Непреодолимый антагонизм имущих и неимущих особенно очевиден на тех страницах, где выступают носители власти, угнетающей народ. Толстой непримирим к представителям правящего аппарата, будь то заурядные судейские чиновники, влиятельные сенаторы или комендант Петропавловской крепости, намеренно доводящий заключенных до «тихого» помешательства. Художническая беспощадность автора – не памфлетная, не гиперболизирующая, а аналитическая. Здесь, как и в предыдущих своих произведениях, он обходится без гротеска, без гоголевских или щедринских приемов сатирического заострения. Да, изображаемые им служители закона мало похожи на живых, нормальных людей, на них лежит печать душевного омертвения, окаменелости. Но в изображении их сказывается особенность гения Толстого, отмеченная Лениным: бесстрашие в стремлении дойти до корня. В романе много персонажей безоговорочно отрицательных, каждому из них уделено лишь немного места, однако художник стремится не только их заклеймить, но и понять, и объяснить логику поведения каждого из них, как бы разъять на составные части механизм угнетения. Речь повествователя то и дело подключается к потоку размышлений Нехлюдова, иногда вносит в них поправки или уточняющие акценты, причем авторское видение местами намеренно приближено к наивному видению простого человека и в силу этого обладает особой разоблачающей зоркостью.
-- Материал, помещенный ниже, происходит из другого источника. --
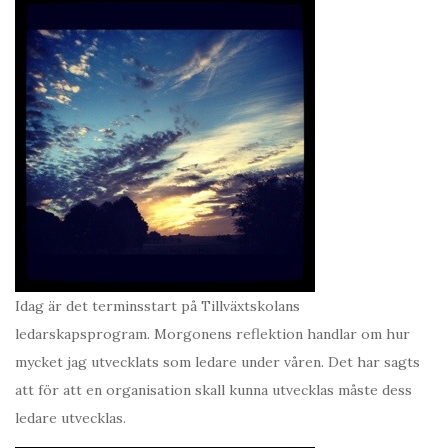
Idag är det terminsstart på Tillväxtskolans
ledarskapsprogram. Morgonens reflektion handlar om hur
mycket jag utvecklats som ledare under våren. Det har sagts
att för att en organisation skall kunna utvecklas måste dess
ledare utvecklas.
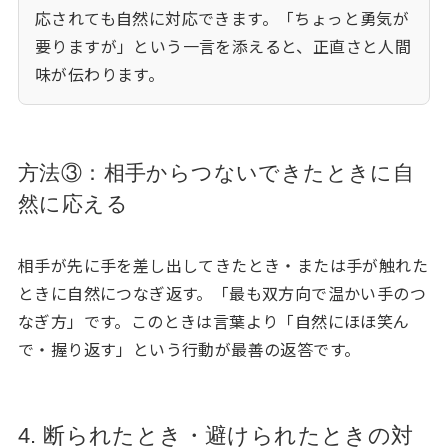
応されても自然に対応できます。「ちょっと勇気が
要りますが」という一言を添えると、正直さと人間
味が伝わります。
方法③：相手からつないできたときに自
然に応える
相手が先に手を差し出してきたとき・または手が触れた
ときに自然につなぎ返す。「最も双方向で温かい手のつ
なぎ方」です。このときは言葉より「自然にほほ笑ん
で・握り返す」という行動が最善の返答です。
4. 断られたとき・避けられたときの対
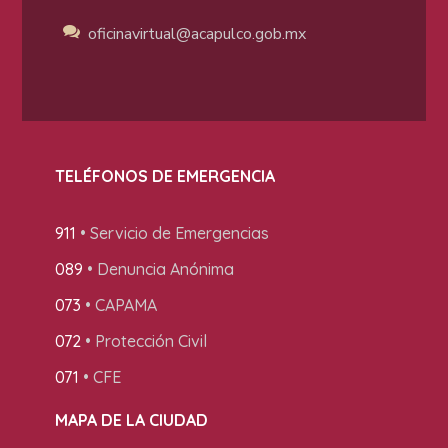
oficinavirtual@acapulco
.gob.mx
TELÉFONOS DE EMERGENCIA
911
• Servicio de Emergencias
089
• Denuncia Anónima
073
• CAPAMA
072
• Protección Civil
071
• CFE
MAPA DE LA CIUDAD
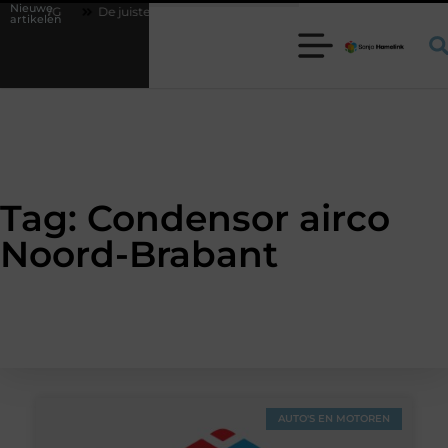
Nieuwe
utoDWG
De juiste rechthoekige trampoline kiezen voor jouw tuin
artikelen
Tag: Condensor airco
Noord-Brabant
AUTO'S EN MOTOREN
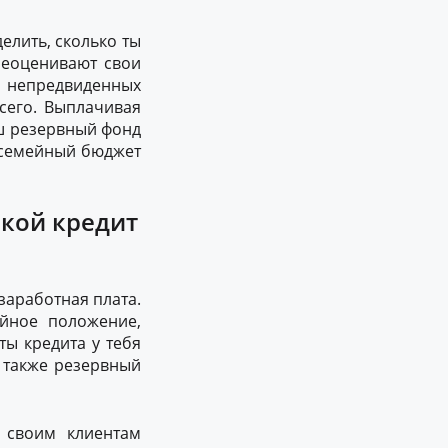
елить, сколько ты
реоценивают свои
о непредвиденных
сего. Выплачивая
ш резервный фонд
 семейный бюджет
акой кредит
заработная плата.
ейное положение,
ты кредита у тебя
а также резервный
 своим клиентам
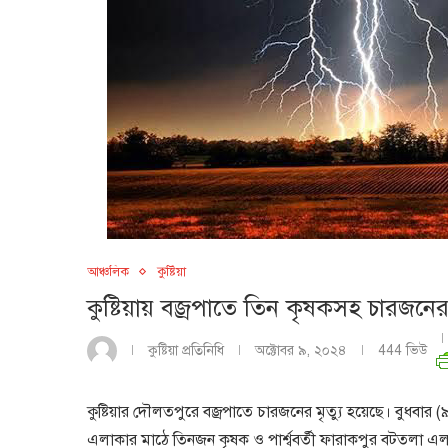
আঞ্চলিক
কুষ্টিয়া
কুষ্টিয়ায় বজ্রপাতে তিন কৃষকসহ চারজনের ম
কুষ্টিয়া প্রতিনিধি
অক্টোবর ৯, ২০২৪
444
ভিউ
কুষ্টিয়ার দৌলতপুরে বজ্রপাতে চারজনের মৃত্যু হয়েছে। বুধবা
এলাকার মাঠে তিনজন কৃষক ও পার্শ্ববর্তী ফারাকপুর বটতলা এ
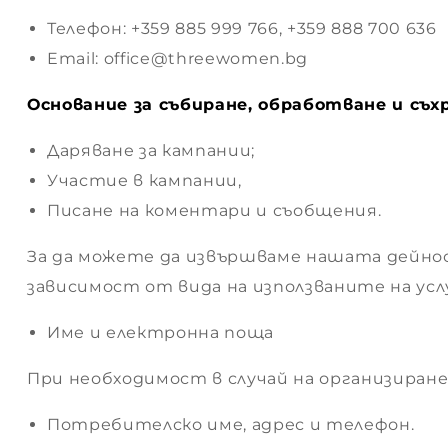
Телефон: +359 885 999 766, +359 888 700 636
Email: office@threewomen.bg
 –
Основание за събиране, обработване и съ
 –
Даряване за кампании;
ия
Участие в кампании,
Писане на коментари и съобщения.
 –
За да можете да извършваме нашата дейнос
зависимост от вида на използваните на услу
 –
Име и електронна поща
При необходимост в случай на организиране
 –
ария
Потребителско име, адрес и телефон.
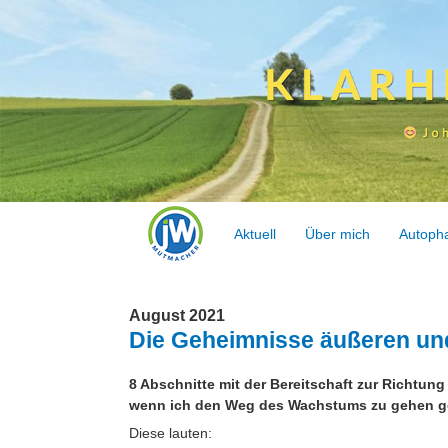
Aktuell
Über mich
Autoph
August 2021
Die Geheimnisse äußeren u
8 Abschnitte mit der Bereitschaft zur Richtung 
wenn ich den Weg des Wachstums zu gehen g
Diese lauten:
Способ выражения авторской мысли здесь – предельно простой и прямой. Вместе с тем толстовская диалектика души, концепция бесконечной сложности человека живет, конечно, и в последнем его большом романе, но принимает новые формы, отвечающие его обнаженно социальному содержанию. Именно в «Воскресении» Толстой вводит в художественный текст свою излюбленную мысль (до того не раз выраженную в дневниках) о «текучести» человека, о том, что каждый человек носит в себе задатки как хороших, так и дурных свойств. В характеристиках отдельных персонажей представлены судьбы людей, от природы неплохих и неглупых, но подчинившихся в силу обстоятельств жестокой неправде, господствующей в стране. Вообще в «Воскресении» власть обстоятельств над личностью раскрывается более рельефно, чем в предыдущих его романах: эта особенность «Воскресения» связана с его резкой социально-критической направленностью. Однако писатель теперь больше чем когда-либо непоколебимо убежден, что никакие обстоятельства не снимают с человека моральной ответственности за его поступки. Толстовская диалектика души не отменяет, а, напротив, предполагает способность человека к развитию, изменению, т. е. возможность его противостояния среде.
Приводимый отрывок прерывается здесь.